Would you return, word for word, the lines of the data below from the line with "Shipping Policy" through the line with "on the price", and no others?

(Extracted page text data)
*** Block opens ***
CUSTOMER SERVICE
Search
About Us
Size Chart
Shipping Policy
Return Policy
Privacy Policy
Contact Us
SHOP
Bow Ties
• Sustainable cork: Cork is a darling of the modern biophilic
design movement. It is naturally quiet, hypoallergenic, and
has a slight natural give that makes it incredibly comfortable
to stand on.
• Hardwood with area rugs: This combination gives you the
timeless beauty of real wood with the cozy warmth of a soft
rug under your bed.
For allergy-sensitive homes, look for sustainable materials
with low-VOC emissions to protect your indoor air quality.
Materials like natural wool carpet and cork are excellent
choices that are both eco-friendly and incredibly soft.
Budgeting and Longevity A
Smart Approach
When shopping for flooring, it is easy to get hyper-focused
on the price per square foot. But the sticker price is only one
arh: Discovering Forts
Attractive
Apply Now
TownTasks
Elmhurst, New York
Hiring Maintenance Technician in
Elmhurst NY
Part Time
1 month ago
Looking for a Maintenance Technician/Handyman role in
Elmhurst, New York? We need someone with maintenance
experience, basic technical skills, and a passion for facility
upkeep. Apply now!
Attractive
*** Block closes ***
*** Block opens ***
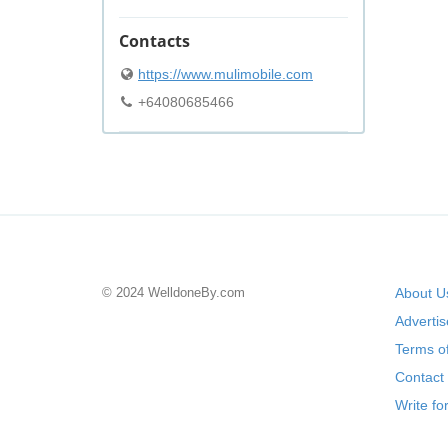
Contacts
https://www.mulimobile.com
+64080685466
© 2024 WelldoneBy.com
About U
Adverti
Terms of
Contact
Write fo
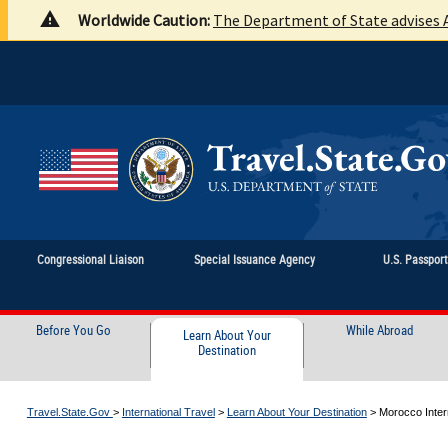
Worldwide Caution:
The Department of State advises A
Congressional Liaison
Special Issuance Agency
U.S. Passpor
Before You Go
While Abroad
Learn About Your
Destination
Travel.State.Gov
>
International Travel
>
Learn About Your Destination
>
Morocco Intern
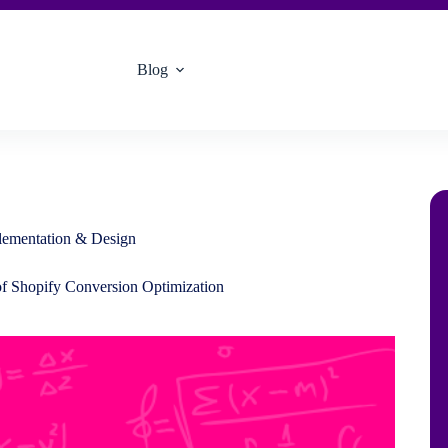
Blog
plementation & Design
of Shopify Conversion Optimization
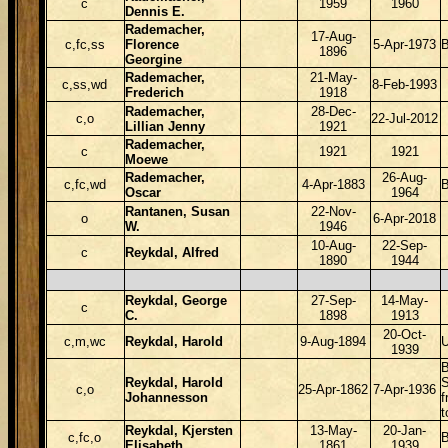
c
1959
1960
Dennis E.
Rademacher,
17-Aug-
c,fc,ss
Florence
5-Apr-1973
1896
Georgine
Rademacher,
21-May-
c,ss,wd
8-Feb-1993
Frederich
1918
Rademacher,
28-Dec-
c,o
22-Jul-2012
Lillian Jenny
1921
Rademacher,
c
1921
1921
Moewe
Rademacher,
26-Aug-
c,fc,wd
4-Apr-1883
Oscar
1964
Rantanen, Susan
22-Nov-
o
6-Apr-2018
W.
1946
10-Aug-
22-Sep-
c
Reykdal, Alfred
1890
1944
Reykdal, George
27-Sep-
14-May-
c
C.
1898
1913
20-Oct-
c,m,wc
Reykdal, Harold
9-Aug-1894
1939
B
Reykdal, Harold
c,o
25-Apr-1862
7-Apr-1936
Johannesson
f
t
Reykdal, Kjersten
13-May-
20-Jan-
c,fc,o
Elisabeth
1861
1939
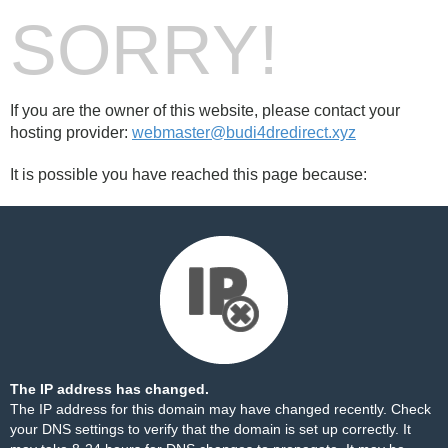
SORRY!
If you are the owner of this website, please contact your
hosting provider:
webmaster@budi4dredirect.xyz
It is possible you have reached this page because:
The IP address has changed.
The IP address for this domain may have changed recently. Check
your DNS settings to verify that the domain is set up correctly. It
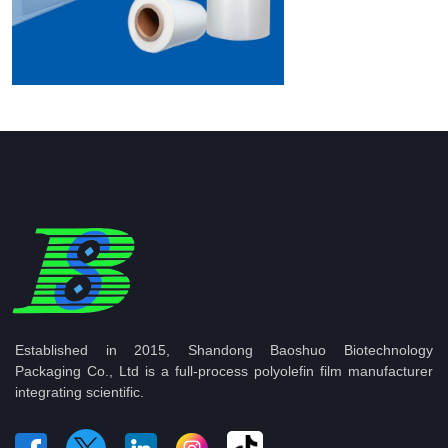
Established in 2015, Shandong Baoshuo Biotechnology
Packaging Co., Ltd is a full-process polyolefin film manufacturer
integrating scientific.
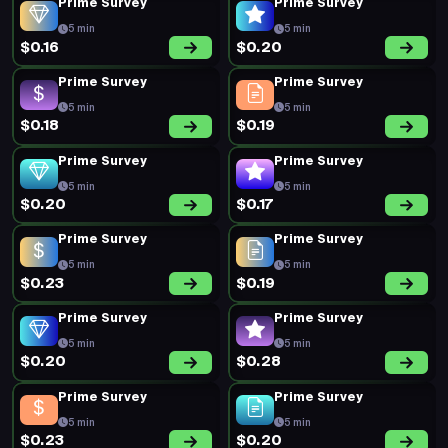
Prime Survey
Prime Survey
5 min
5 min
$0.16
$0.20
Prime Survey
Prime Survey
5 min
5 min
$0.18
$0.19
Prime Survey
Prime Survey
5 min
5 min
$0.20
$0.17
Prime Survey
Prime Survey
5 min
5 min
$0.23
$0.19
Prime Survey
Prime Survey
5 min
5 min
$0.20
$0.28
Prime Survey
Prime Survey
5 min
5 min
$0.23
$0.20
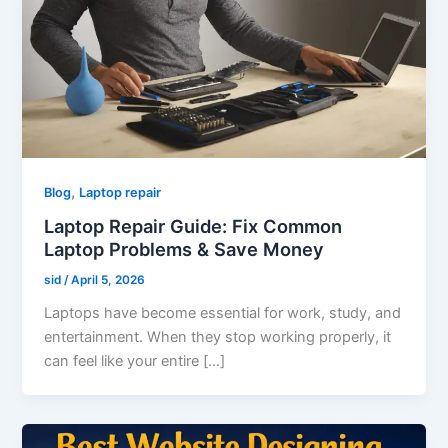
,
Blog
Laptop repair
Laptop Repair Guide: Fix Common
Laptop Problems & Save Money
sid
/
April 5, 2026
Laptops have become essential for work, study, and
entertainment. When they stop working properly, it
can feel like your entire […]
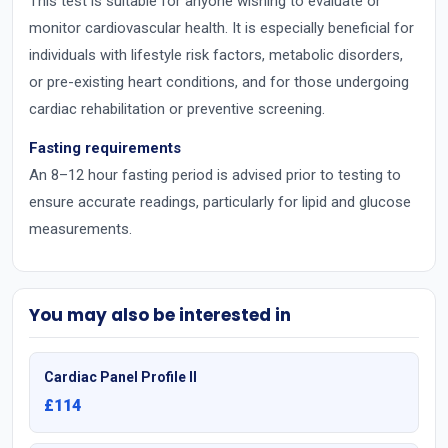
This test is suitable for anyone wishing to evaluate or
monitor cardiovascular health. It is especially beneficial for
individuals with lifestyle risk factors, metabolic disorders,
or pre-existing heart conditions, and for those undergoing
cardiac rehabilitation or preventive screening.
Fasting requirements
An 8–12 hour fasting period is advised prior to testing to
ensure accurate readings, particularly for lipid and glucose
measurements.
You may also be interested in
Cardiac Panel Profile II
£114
*** Block closes ***
*** Block opens ***
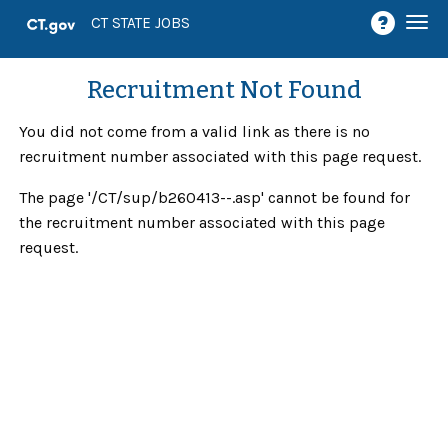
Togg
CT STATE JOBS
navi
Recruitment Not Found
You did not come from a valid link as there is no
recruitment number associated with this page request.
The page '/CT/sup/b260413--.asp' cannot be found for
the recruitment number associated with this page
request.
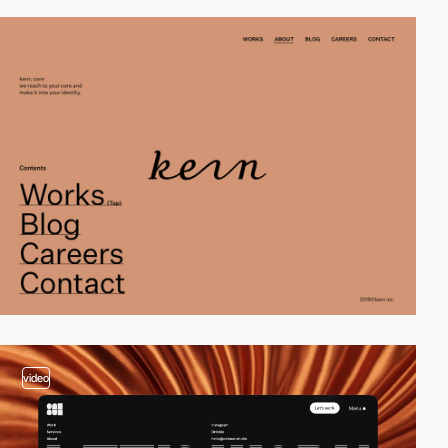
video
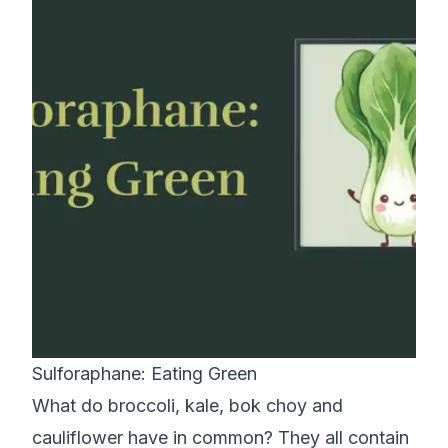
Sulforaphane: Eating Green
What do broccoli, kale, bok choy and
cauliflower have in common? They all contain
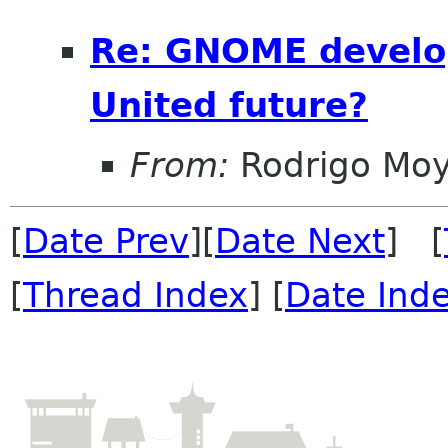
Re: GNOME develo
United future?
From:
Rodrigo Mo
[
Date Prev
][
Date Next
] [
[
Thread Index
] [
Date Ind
*** Block closes ***
(Task response):
Shipping Policy
Return Policy
Privacy Policy
Contact Us
SHOP
Bow Ties
• Sustainable cork: Cork is a darling of the modern biophilic
design movement. It is naturally quiet, hypoallergenic, and
has a slight natural give that makes it incredibly comfortable
to stand on.
• Hardwood with area rugs: This combination gives you the
timeless beauty of real wood with the cozy warmth of a soft
rug under your bed.
For allergy-sensitive homes, look for sustainable materials
with low-VOC emissions to protect your indoor air quality.
Materials like natural wool carpet and cork are excellent
choices that are both eco-friendly and incredibly soft.
Budgeting and Longevity A
Smart Approach
When shopping for flooring, it is easy to get hyper-focused
on the price per square foot. But the sticker price is only one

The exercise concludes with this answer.